The 1950s: parliamentary democracy and its discontents
For roughly seven years after independence, Indonesia ran on a parliamentary democratic model with multiple coalition governments. The system produced political instability: seven cabinets between 1949 and 1957, none lasting more than a couple of years. Economic conditions deteriorated. Regional rebellions, particularly the PRRI-Permesta uprising of 1958, threatened the unity of the country.
Sukarno's response, announced in 1959, was Demokrasi Terpimpin — Guided Democracy. Parliament was reduced in power, the unelected Sukarno took a much larger executive role, and the political system was reorganised around three forces meant to balance each other: nationalism, religion (mainly Islam), and communism, captured in his slogan NASAKOM.
Foreign policy and the Non-Aligned Movement
Sukarno's signature international contribution was the 1955 Bandung Conference, which brought together 29 newly independent Asian and African states. It was the moment when Asian and African nationalism organised itself collectively for the first time outside the framework of either Cold War bloc.
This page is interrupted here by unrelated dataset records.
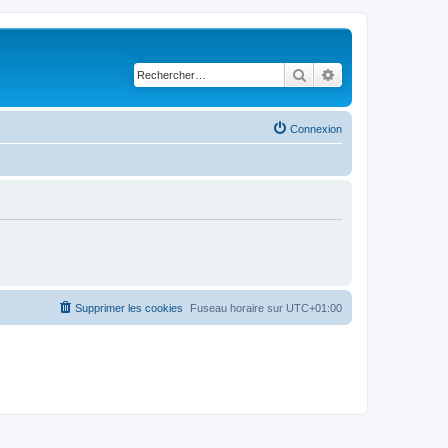
Rechercher
Recherche avancé
Connexion
Supprimer les cookies
Fuseau horaire sur
UTC+01:00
The Non-Aligned Movement, formally established in 1961, grew directly out of Bandung.
Domestically Sukarno was theatrically anti-Western. He confiscated remaining Dutch businesses in 1957, took Indonesia out of the United Nations in 1965 after Malaysia joined the Security Council, and launched the Konfrontasi campaign of low-level military hostility against Malaysia from 1963 to 1966.
The 1965 crisis
By the mid-1960s Sukarno was managing an increasingly precarious balance. The PKI — the Indonesian Communist Party — had grown to about three million members, the largest non-governing communist party in the world. The army, broadly anti-communist, watched it with alarm. Sukarno's own health was failing.
On the night of 30 September 1965, a group of army officers calling themselves the September 30th Movement (G30S) kidnapped and killed six anti-communist generals in Jakarta. Within hours, Major General Suharto had assumed command of the army's strategic reserve and begun moving against the plotters. Within days the PKI was being blamed for the entire affair. Within weeks an army-led, religiously-supported purge of suspected communists had begun across the country.
The killings of 1965–66 are now estimated at between 500,000 and a million people — the worst mass political violence in Indonesian history. The PKI was outlawed. Sukarno's political base collapsed.
Removal and death
By March 1966, with student protests in the streets and the army aligned against him, Sukarno was forced to sign the Supersemar — an executive order transferring effective authority to Suharto. He was formally stripped of the presidency in March 1967. Suharto would rule for the next 31 years.
Sukarno spent his last years under house arrest, in poor health, allowed only limited visitors. He died in June 1970 in Jakarta and was buried in his birthplace of Blitar, East Java. His grave is now a national monument.
Legacy
Sukarno's legacy is contested but enormous. He is the founder of the Indonesian state, the author of Pancasila, the orator who held the country's many factions and ethnicities together when nothing else did, and the architect of non-alignment. He is also responsible — depending on how one assigns blame — for the political and economic dysfunction that opened the door to the 1965 catastrophe.
His daughter Megawati Sukarnoputri later served as Indonesia's fifth president (2001–2004) and remains a central figure in the PDI-P party. The Sukarno name still moves voters.
Most central Indonesian cities have a Jalan Sukarno-Hatta — Sukarno-Hatta Street — named for the two co-signatories of the 1945 Proklamasi.